Todo listo. Como en los viejos tiempos. El interior del maletero forrado con plásticos. El serrucho, la pala y el saco lleno de cal viva. Lástima que ya no seamos los mismos de antes. No he pegado ojo en toda la noche. A juzgar por sus ojeras, don Eduardo tampoco ha pasado una buena noche. Tito y Tato no nos acompañan. El primero está de baja por ansiedad y el segundo ha sido castigado al rincón de pensar.

San Luis de las Salinas es tan pequeño que el trayecto en coche hasta la casa de la señorita Margot resulta ridículamente corto. Aun así, me da tiempo para desvariar un poco, que, como habréis visto, es mi deporte favorito. Por ejemplo, se me ocurre que en las películas los asesinatos suelen cometerse de noche. En realidad, es mucho más práctico cometerlos al amanecer. Enterrar un cadáver a oscuras tiene que ser un lío que te cagas. No se lo digo a don Eduardo porque, aunque está sentado a mi lado, parece que esté en otra dimensión. El pobrecillo me da pena. Él es un tío importante. No tendría que verse metido en estos fregados. Pero como me dijo ayer cuando me comunicó el plan: “si quieres que algo salga bien, hazlo tú mismo”.

Aparcamos delante de la casa de la señorita Margot. Don Eduardo llama a la puerta.

—¿Y ahora qué quiere? —pregunta ella, en pijama—. ¿No sabe qué hora es?

—¿Podemos pasar? No le robaremos mucho tiempo…

Me sorprendo deseando con todas mis fuerzas que nos cierre la puerta en las narices para poder decir: “¡caramba, jefe, tendremos que matarla mañana!”. Pero ya estamos dentro. La señorita Margot nos pregunta si queremos café. Decimos que sí y la esperamos sentados a la mesa del comedor. Parecerá raro, pero cuando vas a matar a alguien tiendes a postergarlo tanto como puedes. Otra curiosidad es que te vuelves muy atento, como si de repente descubrieras todas las virtudes de tu víctima.

La señorita Margot regresa de la cocina con dos tazas humeantes. Don Eduardo le pregunta si ha reconsiderado su última oferta.

—Es inútil que insista. La respuesta siempre será la misma.

Don Eduardo me hace un guiño. Mira su reloj y se bebe el café de un trago.

—¡Puaj! ¡Un poco fuerte para mi gusto! ¿Qué le ha puesto? ¿Matarratas?

—Demasiado lento —dice la señorita Margot, impertérrita—. Cianuro.

Don Eduardo pone unos ojos como platos. El tiempo parece haberse detenido, pero es mentira. El tiempo nunca se detiene. Tampoco se acelera, aunque a veces lo parezca.

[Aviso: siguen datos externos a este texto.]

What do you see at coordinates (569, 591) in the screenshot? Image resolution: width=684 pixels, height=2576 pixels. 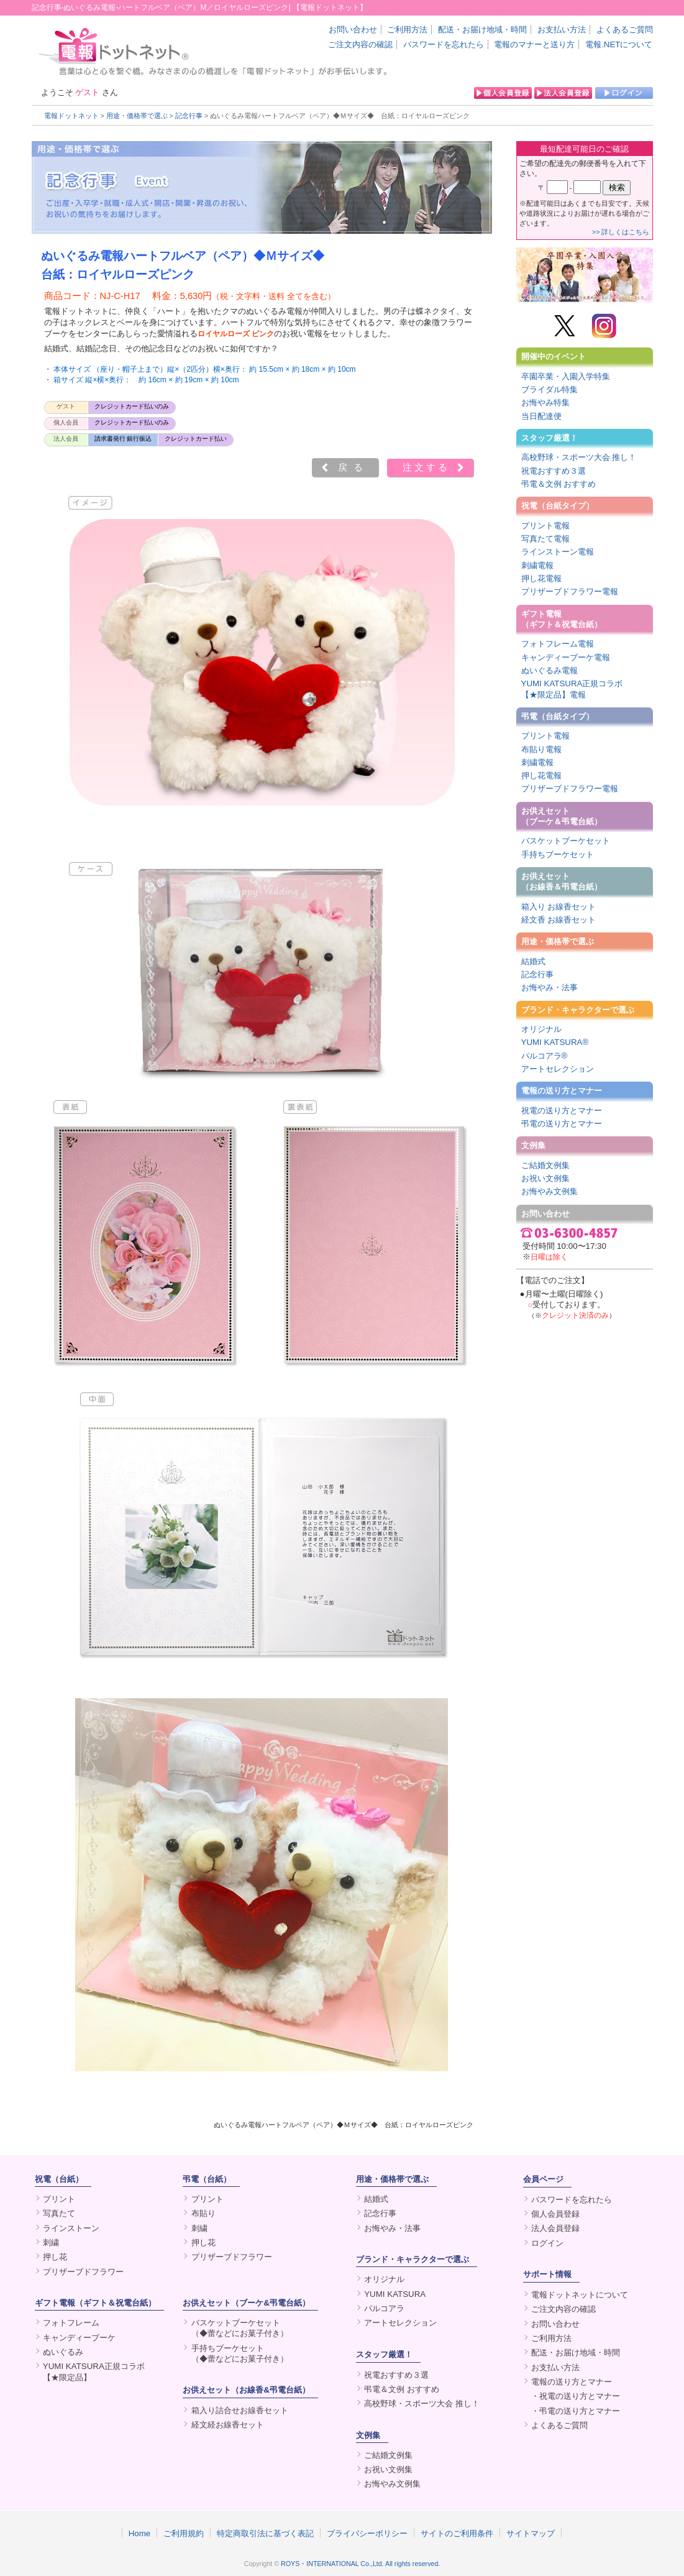 I see `プリザーブドフラワー電報` at bounding box center [569, 591].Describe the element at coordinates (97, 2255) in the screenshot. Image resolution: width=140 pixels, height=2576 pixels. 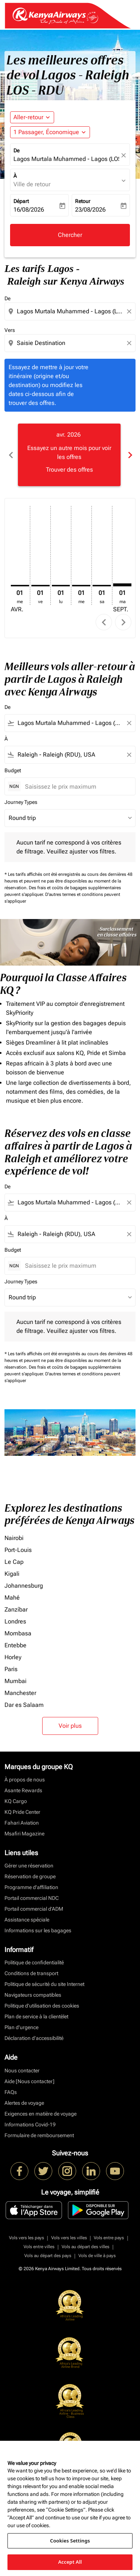
I see `Vols de ville à pays` at that location.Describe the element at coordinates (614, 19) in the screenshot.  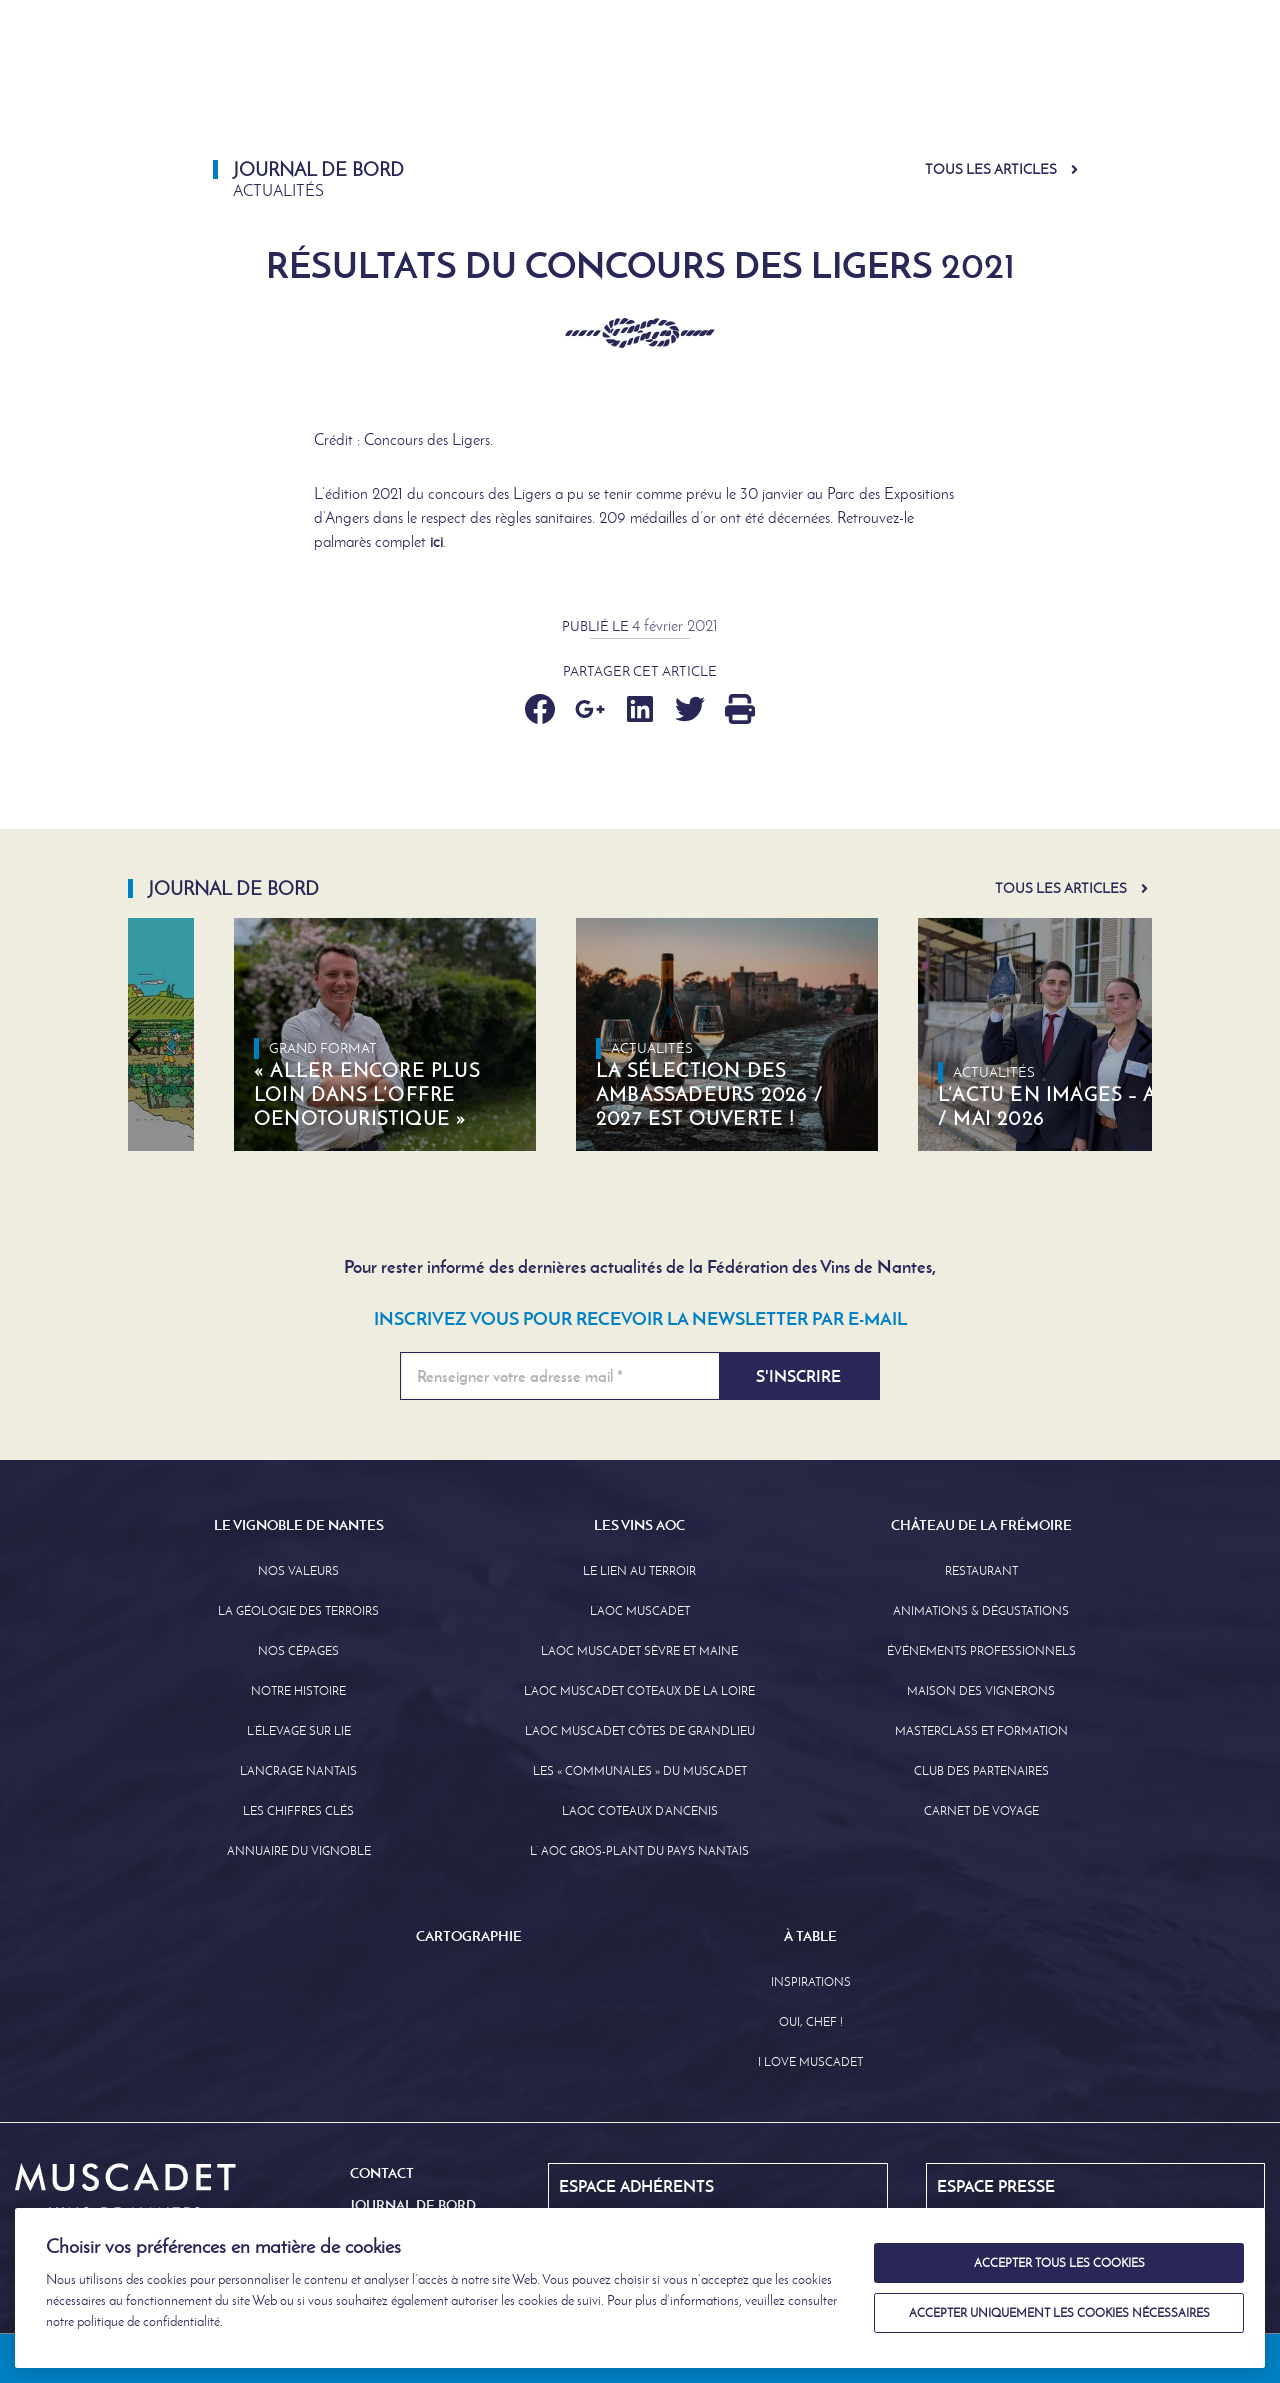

—¡Muy bueno! —exclama don Eduardo, riéndose con toda su alma—. ¡Me ha pillado! ¡Por un momento me lo he creído! Esto sí que no me lo esperaba… ¡Que usted tuviera sentido del humor! ¿No te ha parecido gracioso, Toto?

Soy un esbirro. Cuando el jefe se ríe, yo también lo hago. Así que me sumo a sus risas, pero de repente me doy cuenta de que estoy riéndome solo. Don Eduardo yace muerto en el suelo. Mis ojos van de su cadáver amoratado a la cara impasible de la señorita Margot. Tengo que hacer algo, es obvio. La cuestión es: ¿qué? De momento, mi única reacción ha sido dejar mi taza de café, por suerte intacta, sobre la mesa.

Sin mediar palabra, la señorita Margot me alarga un folleto de su escuela de idiomas, que deja al lado de mi taza. Por un lado, veneno. Por el otro, curso de inglés para principiantes. ¿Me está ofreciendo la posibilidad de elegir?

Pocas veces me he visto ante un dilema tan evidente. Aunque, de hecho, nos pasamos la vida afrontando dilemas de todo tipo. Lo que pasa es que casi siempre actuamos como si transitáramos por una recta infinita de un solo carril. Pero la verdad es que hay un montón de carriles y salidas a ambos lados de la carretera. Tomar uno u otro camino depende en gran parte de ti. Y a veces ocurre, como en mi opinión ocurre en este caso, que una de las dos opciones es mucho mejor que la otra. Y para que no os quepa la menor duda sobre a cuál de las dos me estoy refiriendo, permitidme que termine este cuento haciéndoos una demostración práctica de mis nuevos conocimientos: My father is rich, my mother is poor, my brother is a tailor, and my teacher is a killer. ¿Lo he dicho bien?